(INPUT MATERIAL begins)
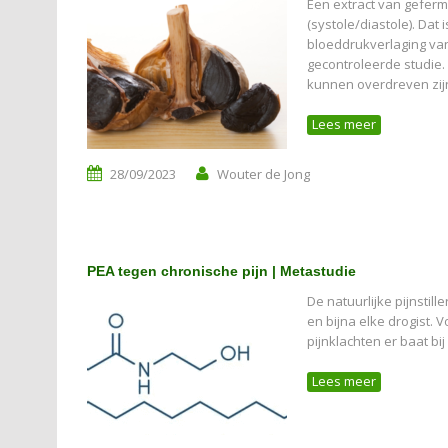
Een extract van gefer
(systole/diastole). Da
bloeddrukverlaging va
gecontroleerde studie.
kunnen overdreven zij
Lees meer
28/09/2023
Wouter de Jong
PEA tegen chronische pijn | Metastudie
De natuurlijke pijnstil
en bijna elke drogist.
pijnklachten er baat bi
Lees meer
(INPUT MATERIAL ends)
**WORK TASK:**
Write out the records above exactly as they stand, leaving out every picture.

**ANSWER BOX:**
Een extract van gefer
(systole/diastole). Da
bloeddrukverlaging va
gecontroleerde studie.
kunnen overdreven zij
Lees meer
28/09/2023
Wouter de Jong
PEA tegen chronische pijn | Metastudie
De natuurlijke pijnstil
en bijna elke drogist.
pijnklachten er baat bi
Lees meer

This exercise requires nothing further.